We can theoretically generate a new AST node on each context push within the state machine, and calculate the available sub-nodes and possible terminals from the new context's push, pop and pattern definitions (This should end up being sufficient if we assume all contexts turned into nodes must have a pop). There would be obvious left-recursion that would need resolving.

Along with a patch to add parsing of UIDs, this seems achievable from my point of view. More timely would probably be the generation of a lexer-only output, leaving the parser up to a later stage, but that's a different discussion.

ANTLR4 Output There are differences in regex features/format between ANTLR and Iro which would need to be somehow resolved. For example, negative capture groups are in a different format, and ANTLR does not support JS-style lookbehind/lookahead. Not sure how we'd resolve this one nicely without just parsing and element-by-element converting the entire regex.

Langium Output This is entirely outside of my prior knowledge, but from having a glance at the grammar specification, it seems as if this would share much of the same work that would go into creating the ANTLR generator. The use of JS-style regex here would probably also remove any conversion work that would have to happen as in ANTLR.

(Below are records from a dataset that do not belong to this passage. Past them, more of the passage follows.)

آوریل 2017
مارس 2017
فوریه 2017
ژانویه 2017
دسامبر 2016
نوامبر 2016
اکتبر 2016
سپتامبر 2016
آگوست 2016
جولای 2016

Since they both essentially amount to an AST description, I imagine the best course of action here would be to create a mechanism for transforming parsed Iro grammars into a generic AST format, and then have that be the input to a compiler to any AST-based output formats such as ANTLR or Langium. It would be a fair amount of work, but definitely seems doable.

svallory commented 1 year ago

@c272 Sorry for the delay! Work has been crazy these past few days :/

There would be obvious left-recursion that would need resolving.

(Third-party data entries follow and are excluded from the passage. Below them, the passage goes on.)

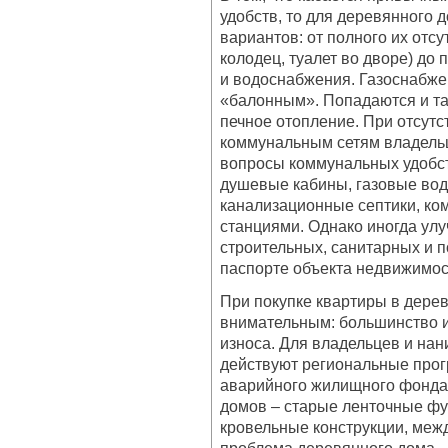
удобств, то для деревянного 
вариантов: от полного их отс
колодец, туалет во дворе) до
и водоснабжения. Газоснабже
«балонным». Попадаются и та
печное отопление. При отсут
коммунальным сетям владель
вопросы коммунальных удобст
душевые кабины, газовые вод
канализационные септики, ко
станциями. Однако иногда ул
строительных, санитарных и 
паспорте объекта недвижимос
При покупке квартиры в дере
внимательным: большинство и
износа. Для владельцев и на
действуют региональные прог
аварийного жилищного фонда
домов – старые ленточные фу
кровельные конструкции, меж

What do you mean? Does iro support it? I know that Langium does not.

More timely would probably be the generation of a lexer-only output, leaving the parser up to a later stage, but that's a different discussion.

I think it would be awesome to get a JSON representation of the AST and have a JSON schema for it. That way other people could create generators for other grammars, use iro4cli to generate the JSON, and take from there.

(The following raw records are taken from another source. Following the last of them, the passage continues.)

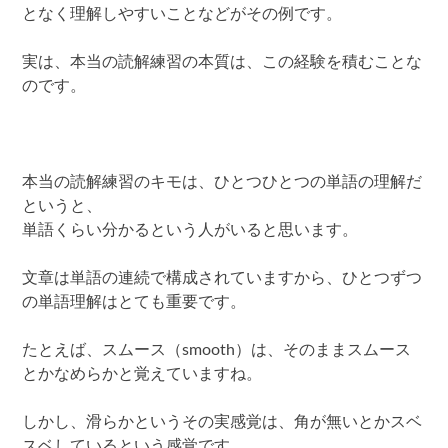
となく理解しやすいことなどがその例です。
実は、本当の読解練習の本質は、この経験を積むことな
のです。
本当の読解練習のキモは、ひとつひとつの単語の理解だ
というと、
単語くらい分かるという人がいると思います。
文章は単語の連続で構成されていますから、ひとつずつ
の単語理解はとても重要です。
たとえば、スムース（smooth）は、そのままスムース
とかなめらかと覚えていますね。
しかし、滑らかというその実感覚は、角が無いとかスベ
スベしているという感覚です。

(just finished reading your comment, lol... we are on the same track)

If I could get a JSON representation of the iro file I can create an iro to langium converter.

Here's why I want this so bad:

For me, the hardest part of creating a new language is the syntax highlighting that uses TextMate. I can write a DSL grammar in two days but it takes two weeks to get the syntax highlighting working correctly! That's where all the value of iro is for me.

I asked about ANTLR4 simply because there already is an ANTLR4 to Langium converter. My goal is to use Langium. It is written in Typescript, like most IDEs these days, and it does a LOT automatically to create a plugin and a language server. It's an awesome tool.

Btw, why did you pick iro instead of another grammar, e.g. ANTLR4? It seems like you created everything from scratch anyways...

Well, the thing is, I don't want to have to specify my language in two grammars. During the initial phase of language design I experiment a lot with new constructs, and getting other people to try it is much easier if you have a good IDE extension, especially on the highlighting part.

So this is why I'm eager to have iro generate both Langium and TextMate and I can tell you, writing textmate files is the worst nightmare for every language designer. I could make iro a product, I would pay for it!

c272 commented 1 year ago

What do you mean? Does iro support it? I know that Langium does not.

Ignore that, evidently my brain wasn't working at the time... this shouldn't be a problem since push rules always start with a terminal anyway 🤦‍♂️.

Btw, why did you pick iro instead of another grammar, e.g. ANTLR4? It seems like you created everything from scratch anyways...

I was using the official Iro tool at the time, and created this so that I wasn't depending on the online proprietary version. Plus, ANTLR isn't really designed for attaching the required metadata for outputs like TextMate, Ace, etc.

So this is why I'm eager to have iro generate both Langium and TextMate

Absolutely agree! I think figuring out a good way to get quality AST output is the main issue here. I'm going to look into it as the main point for next release.